Library filing cabinet

Dr Stephanie Lahey

Oschinsky Research Associate 2023-24

Email: sjl219@cam.ac.uk

Stephanie J. Lahey completed her doctorate in 2021 at the University of Victoria, Canada. Her SSHRC (Canadian Social Sciences of Humanities Research Council)-funded dissertation focused on statistical analysis of the use of scrap parchment in manuscript books produced in later medieval England. The dissertation was awarded the Canadian Society of Medievalists’ Leonard Boyle Dissertation Prize for 2022, as well as the University of Victoria’s Gold Medal for Outstanding Doctoral Dissertation in the Humanities, and has been accepted for publication by York Manuscript and Early Print Studies as Scrap Parchment in Later Medieval British Manuscripts.

She comes to Cambridge from the University of Toronto where she applied scientific methods to the study of medieval parchment as a SSHRC Postdoctoral Fellowship at the University of Toronto’s Centre for Medieval Studies and the Old Books New Science Lab. In Autumn 2024, she will return to the University of Toronto to continue her work on scientific and quantitative approaches to medieval manuscripts as the Mark Andrews Fellow in Book Science.
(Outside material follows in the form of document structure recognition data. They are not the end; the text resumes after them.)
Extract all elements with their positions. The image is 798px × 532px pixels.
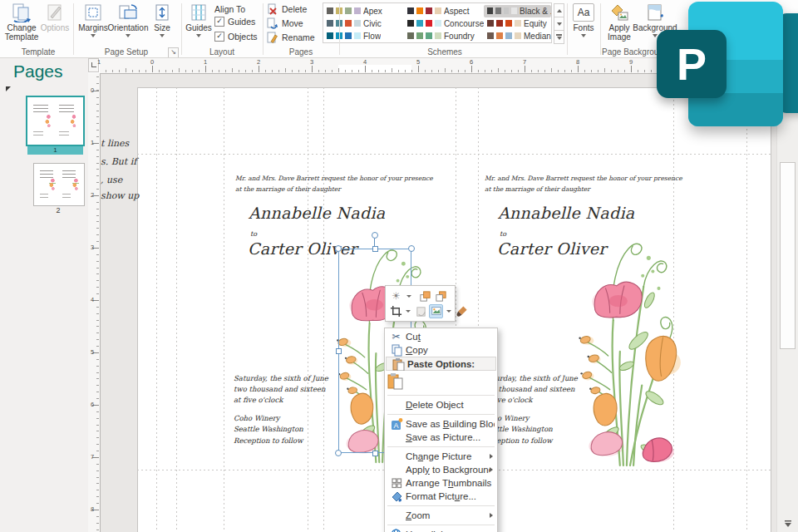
intro-text[interactable]: Mr. and Mrs. Dave Barrett request the ho… <box>235 173 433 195</box>
delete-page-button[interactable]: Delete <box>266 2 307 16</box>
context-menu: ✂CutCopyPaste Options:Delete ObjectASave… <box>384 328 498 532</box>
flower-image-right[interactable] <box>567 238 693 467</box>
margins-button[interactable]: Margins <box>79 2 107 47</box>
bring-forward-icon <box>419 289 432 303</box>
margins-icon <box>83 2 103 23</box>
scheme-name: Concourse <box>444 19 484 28</box>
chevron-down-icon[interactable] <box>406 310 411 313</box>
rename-page-button[interactable]: Rename <box>266 31 315 44</box>
menu-item-delete-object[interactable]: Delete Object <box>385 398 497 411</box>
next-page-button[interactable] <box>781 517 796 530</box>
scheme-concourse[interactable]: Concourse <box>404 17 484 30</box>
change-template-button[interactable]: Change Template <box>4 2 39 47</box>
publisher-logo: P <box>657 0 798 133</box>
handle-left-mid[interactable] <box>336 348 342 354</box>
checkbox-icon[interactable]: ✓ <box>214 32 224 42</box>
submenu-arrow-icon <box>490 454 493 459</box>
page-2-label[interactable]: 2 <box>33 206 83 214</box>
move-page-button[interactable]: Move <box>266 17 303 30</box>
bride-name[interactable]: Annabelle Nadia <box>249 204 385 222</box>
change-picture-button[interactable] <box>414 304 427 318</box>
vertical-scrollbar[interactable] <box>776 73 798 532</box>
scheme-aspect[interactable]: Aspect <box>404 5 484 17</box>
reception-text[interactable]: Reception to follow <box>234 436 303 446</box>
connector-text[interactable]: to <box>250 230 257 238</box>
chevron-down-icon[interactable] <box>406 295 411 298</box>
align-guides-checkbox[interactable]: ✓Guides <box>214 17 255 27</box>
handle-top-right[interactable] <box>408 245 415 252</box>
menu-item-arrange-thumbnails[interactable]: Arrange Thumbnails <box>385 476 497 490</box>
scratch-text-fragment: s. But if <box>101 156 136 167</box>
date-text[interactable]: Saturday, the sixth of Junetwo thousand … <box>234 373 328 406</box>
bring-forward-button[interactable] <box>418 289 432 303</box>
scheme-swatch <box>327 20 333 27</box>
guides-button[interactable]: Guides <box>184 2 214 47</box>
scheme-equity[interactable]: Equity <box>484 17 551 30</box>
size-button[interactable]: Size <box>149 2 175 47</box>
hruler-number: 5 <box>413 58 423 66</box>
schemes-scroll-down-button[interactable] <box>554 17 564 31</box>
handle-top-left[interactable] <box>335 245 342 252</box>
handle-top-mid[interactable] <box>372 246 378 252</box>
apply-image-icon <box>608 2 630 23</box>
menu-item-zoom[interactable]: Zoom <box>385 509 497 522</box>
menu-item-paste-options[interactable]: Paste Options: <box>386 357 496 371</box>
collapse-panel-icon[interactable] <box>6 86 11 91</box>
page-thumbnail-1[interactable] <box>27 97 83 145</box>
scheme-name: Flow <box>363 32 381 41</box>
connector-text[interactable]: to <box>500 230 506 238</box>
options-button[interactable]: Options <box>40 2 70 47</box>
menu-item-format-picture[interactable]: Format Picture... <box>385 490 497 503</box>
schemes-scroll-up-button[interactable] <box>554 3 564 17</box>
hruler-number: 9 <box>626 58 636 66</box>
menu-item-paste-option[interactable] <box>385 371 497 392</box>
scheme-flow[interactable]: Flow <box>323 30 404 42</box>
menu-item-save-as-picture[interactable]: Save as Picture... <box>385 431 497 444</box>
dropdown-caret-icon <box>91 34 96 37</box>
scheme-apex[interactable]: Apex <box>323 5 404 17</box>
vruler-number: 5 <box>89 348 96 356</box>
thumbnail-mini-card <box>32 103 52 139</box>
bride-name[interactable]: Annabelle Nadia <box>498 204 634 222</box>
intro-text[interactable]: Mr. and Mrs. Dave Barrett request the ho… <box>485 173 682 195</box>
svg-text:A: A <box>393 421 398 430</box>
menu-item-copy[interactable]: Copy <box>385 343 497 357</box>
chevron-down-icon[interactable] <box>446 310 451 313</box>
apply-image-button[interactable]: Apply Image <box>603 2 635 47</box>
format-painter-button[interactable] <box>455 304 468 318</box>
scheme-median[interactable]: Median <box>484 30 551 42</box>
scheme-swatch <box>345 20 352 27</box>
menu-item-apply-to-background[interactable]: Apply to Background <box>385 463 497 476</box>
scrollbar-thumb[interactable] <box>780 162 796 349</box>
menu-item-save-as-building-block[interactable]: ASave as Building Block... <box>385 417 497 431</box>
handle-bottom-left[interactable] <box>335 450 342 456</box>
scheme-swatch <box>327 32 333 39</box>
menu-item-label: Arrange Thumbnails <box>406 478 495 488</box>
send-backward-icon <box>435 289 448 303</box>
page-down-icon <box>784 520 792 528</box>
guide-horizontal <box>137 154 771 155</box>
menu-item-change-picture[interactable]: Change Picture <box>385 450 497 463</box>
picture-style-button[interactable] <box>429 304 443 318</box>
color-schemes-gallery: ApexCivicFlowAspectConcourseFoundryBlack… <box>323 2 552 43</box>
fonts-button[interactable]: Aa Fonts <box>572 2 595 47</box>
schemes-more-button[interactable] <box>554 30 564 44</box>
menu-item-cut[interactable]: ✂Cut <box>385 330 497 343</box>
scheme-foundry[interactable]: Foundry <box>404 30 484 42</box>
orientation-button[interactable]: Orientation <box>107 2 149 47</box>
rotate-handle[interactable] <box>372 232 378 239</box>
page-1-label[interactable]: 1 <box>27 146 83 155</box>
crop-button[interactable] <box>389 304 402 318</box>
venue-text[interactable]: Coho WinerySeattle Washington <box>234 413 303 435</box>
corrections-button[interactable]: ☀ <box>389 289 403 303</box>
scheme-civic[interactable]: Civic <box>323 17 404 30</box>
page-thumbnail-2[interactable] <box>33 163 85 206</box>
scheme-black[interactable]: Black & ... <box>484 5 551 17</box>
layout-group-label: Layout <box>191 47 253 57</box>
send-backward-button[interactable] <box>434 289 448 303</box>
menu-item-hyperlink[interactable]: Hyperlink... <box>385 528 497 532</box>
scheme-swatch <box>426 32 432 39</box>
align-objects-checkbox[interactable]: ✓Objects <box>214 32 258 42</box>
handle-bottom-mid[interactable] <box>372 451 378 456</box>
checkbox-icon[interactable]: ✓ <box>214 17 224 27</box>
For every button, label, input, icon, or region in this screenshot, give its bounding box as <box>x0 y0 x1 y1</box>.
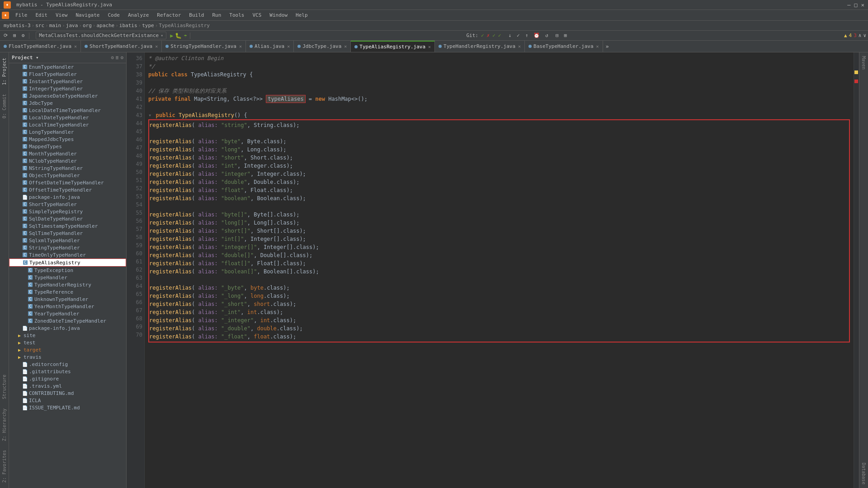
project-gear-btn[interactable]: ⚙ <box>120 55 123 61</box>
sidebar-tab-hierarchy[interactable]: Z: Hierarchy <box>1 405 8 445</box>
tab-type-handler-registry[interactable]: TypeHandlerRegistry.java ✕ <box>435 41 525 52</box>
code-content[interactable]: * @author Clinton Begin */public class T… <box>145 52 854 488</box>
tree-item-MappedTypes[interactable]: CMappedTypes <box>9 143 126 150</box>
menu-code[interactable]: Code <box>104 11 123 19</box>
tree-item-InstantTypeHandler[interactable]: CInstantTypeHandler <box>9 78 126 85</box>
tree-item-SimpleTypeRegistry[interactable]: CSimpleTypeRegistry <box>9 208 126 215</box>
menu-run[interactable]: Run <box>208 11 225 19</box>
close-btn[interactable]: ✕ <box>861 2 864 8</box>
vcs-push[interactable]: ↑ <box>524 32 530 39</box>
tab-string-handler[interactable]: StringTypeHandler.java ✕ <box>162 41 246 52</box>
chevron-down-icon[interactable]: ▾ <box>160 33 163 38</box>
breadcrumb-apache[interactable]: apache <box>96 23 114 28</box>
breadcrumb-file[interactable]: TypeAliasRegistry <box>159 23 210 28</box>
tab-close[interactable]: ✕ <box>518 44 521 49</box>
tree-item-ISSUE-TEMPLATE-md[interactable]: 📄ISSUE_TEMPLATE.md <box>9 404 126 411</box>
menu-refactor[interactable]: Refactor <box>153 11 184 19</box>
menu-view[interactable]: View <box>52 11 71 19</box>
vcs-revert[interactable]: ↺ <box>543 32 550 39</box>
tab-float-handler[interactable]: FloatTypeHandler.java ✕ <box>0 41 81 52</box>
tabs-overflow[interactable]: » <box>603 43 612 50</box>
tree-item-TypeAliasRegistry[interactable]: CTypeAliasRegistry <box>9 258 126 267</box>
menu-vcs[interactable]: VCS <box>249 11 265 19</box>
tree-item-LocalDateTypeHandler[interactable]: CLocalDateTypeHandler <box>9 114 126 121</box>
toolbar-sync[interactable]: ⟳ <box>2 32 9 39</box>
tree-item-ZonedDateTimeTypeHandler[interactable]: CZonedDateTimeTypeHandler <box>9 317 126 324</box>
tree-item-JdbcType[interactable]: CJdbcType <box>9 99 126 107</box>
tab-base-type-handler[interactable]: BaseTypeHandler.java ✕ <box>525 41 603 52</box>
tree-item-ShortTypeHandler[interactable]: CShortTypeHandler <box>9 201 126 208</box>
tree-item-JapaneseDateTypeHandler[interactable]: CJapaneseDateTypeHandler <box>9 92 126 99</box>
tree-item-target[interactable]: ▶ target <box>9 346 126 353</box>
maven-btn[interactable]: Maven <box>860 52 867 73</box>
maximize-btn[interactable]: □ <box>854 2 858 8</box>
tab-close[interactable]: ✕ <box>596 44 599 49</box>
tree-item-OffsetDateTimeTypeHandler[interactable]: COffsetDateTimeTypeHandler <box>9 179 126 186</box>
breadcrumb-mybatis[interactable]: mybatis-3 <box>4 23 31 28</box>
breadcrumb-main[interactable]: main <box>49 23 61 28</box>
tree-item-YearMonthTypeHandler[interactable]: CYearMonthTypeHandler <box>9 303 126 310</box>
tree-item-SqlTimeTypeHandler[interactable]: CSqlTimeTypeHandler <box>9 230 126 237</box>
tree-item-MonthTypeHandler[interactable]: CMonthTypeHandler <box>9 150 126 157</box>
tree-item-TimeOnlyTypeHandler[interactable]: CTimeOnlyTypeHandler <box>9 251 126 258</box>
layout-btn1[interactable]: ⊟ <box>554 32 561 39</box>
tree-item-LocalDateTimeTypeHandler[interactable]: CLocalDateTimeTypeHandler <box>9 107 126 114</box>
sidebar-tab-project[interactable]: 1: Project <box>1 54 8 89</box>
menu-tools[interactable]: Tools <box>226 11 248 19</box>
breadcrumb-ibatis[interactable]: ibatis <box>119 23 137 28</box>
tab-close[interactable]: ✕ <box>287 44 290 49</box>
debug-btn[interactable]: 🐛 <box>175 33 182 39</box>
tree-item-MappedJdbcTypes[interactable]: CMappedJdbcTypes <box>9 136 126 143</box>
tree-item-TypeReference[interactable]: CTypeReference <box>9 288 126 296</box>
tree-item-travis[interactable]: ▶ travis <box>9 353 126 361</box>
tree-item-SqlxmlTypeHandler[interactable]: CSqlxmlTypeHandler <box>9 237 126 244</box>
tree-item-ICLA[interactable]: 📄ICLA <box>9 397 126 404</box>
tree-item-site[interactable]: ▶ site <box>9 332 126 339</box>
project-sync-btn[interactable]: ⚙ <box>111 55 114 61</box>
tree-item-FloatTypeHandler[interactable]: CFloatTypeHandler <box>9 70 126 78</box>
breadcrumb-src[interactable]: src <box>35 23 44 28</box>
tree-item-TypeException[interactable]: CTypeException <box>9 267 126 274</box>
sidebar-tab-commit[interactable]: 0: Commit <box>1 90 8 122</box>
tree-item-YearTypeHandler[interactable]: CYearTypeHandler <box>9 310 126 317</box>
tree-item-NClobTypeHandler[interactable]: CNClobTypeHandler <box>9 157 126 164</box>
project-filter-btn[interactable]: ≡ <box>116 55 119 61</box>
tree-item-LocalTimeTypeHandler[interactable]: CLocalTimeTypeHandler <box>9 121 126 128</box>
tree-item-TypeHandler[interactable]: CTypeHandler <box>9 274 126 281</box>
breadcrumb-org[interactable]: org <box>83 23 92 28</box>
tree-item-EnumTypeHandler[interactable]: CEnumTypeHandler <box>9 63 126 70</box>
menu-edit[interactable]: Edit <box>32 11 52 19</box>
tree-item-LongTypeHandler[interactable]: CLongTypeHandler <box>9 128 126 136</box>
run-config[interactable]: MetaClassTest.shouldCheckGetterExistance… <box>36 32 166 39</box>
tree-item-IntegerTypeHandler[interactable]: CIntegerTypeHandler <box>9 85 126 92</box>
nav-up[interactable]: ∧ <box>859 33 862 38</box>
tree-item-package-info-java[interactable]: 📄package-info.java <box>9 193 126 201</box>
tree-item-SqlDateTypeHandler[interactable]: CSqlDateTypeHandler <box>9 215 126 222</box>
menu-build[interactable]: Build <box>185 11 208 19</box>
tree-item-test[interactable]: ▶ test <box>9 339 126 346</box>
sidebar-tab-favorites[interactable]: 2: Favorites <box>1 446 8 486</box>
layout-btn2[interactable]: ⊞ <box>562 32 569 39</box>
nav-down[interactable]: ∨ <box>863 33 866 38</box>
tab-alias[interactable]: Alias.java ✕ <box>246 41 294 52</box>
tab-type-alias-registry[interactable]: TypeAliasRegistry.java ✕ <box>351 41 435 52</box>
tree-item-UnknownTypeHandler[interactable]: CUnknownTypeHandler <box>9 296 126 303</box>
tree-item-CONTRIBUTING-md[interactable]: 📄CONTRIBUTING.md <box>9 389 126 397</box>
tree-item-TypeHandlerRegistry[interactable]: CTypeHandlerRegistry <box>9 281 126 288</box>
tab-close[interactable]: ✕ <box>428 44 431 49</box>
warnings-indicator[interactable]: ▲ 4 3 ∧ ∨ <box>844 33 866 38</box>
vcs-update[interactable]: ↓ <box>506 32 513 39</box>
tree-item-StringTypeHandler[interactable]: CStringTypeHandler <box>9 244 126 251</box>
coverage-btn[interactable]: ☂ <box>184 33 187 39</box>
tree-item--gitignore[interactable]: 📄.gitignore <box>9 375 126 382</box>
tree-item-package-info-java[interactable]: 📄package-info.java <box>9 324 126 332</box>
toolbar-settings[interactable]: ⚙ <box>20 32 27 39</box>
menu-help[interactable]: Help <box>292 11 311 19</box>
tree-item-ObjectTypeHandler[interactable]: CObjectTypeHandler <box>9 172 126 179</box>
breadcrumb-java[interactable]: java <box>66 23 78 28</box>
run-btn[interactable]: ▶ <box>170 33 173 39</box>
vcs-history[interactable]: ⏰ <box>532 32 542 39</box>
tab-short-handler[interactable]: ShortTypeHandler.java ✕ <box>81 41 162 52</box>
tree-item--editorconfig[interactable]: 📄.editorconfig <box>9 361 126 368</box>
toolbar-filter[interactable]: ⊞ <box>11 32 18 39</box>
Oschinsky Research Associate Project:
Law of Numbers: Analysing the Medieval Statuta Angliæ Corpus

Stephanie's work as Oschinsky Research Associate engages with medieval Statuta Angliæ manuscripts—unofficial compilations of English common law statutes, produced in Britain from the mid-13th- through late-15th-centuries—focusing on the sixty-four copies held by the University Library and Cambridge’s colleges and museums. Part of a larger book project involving quantitative analysis of all extant medieval Statuta Angliæ manuscripts, this research explores shifts in the textual contents and material features of this distinctive group of law books through a mix of statistical analysis and case studies of selected exemplars. It aims to advance our understanding of the production, reception, and contexts of use of Statuta Angliæ, highlighting avenues for future research; lay a foundation for comparative work with other medieval legal corpora; and offer a model for similar large-corpus, mixed-methodological Book Historical studies.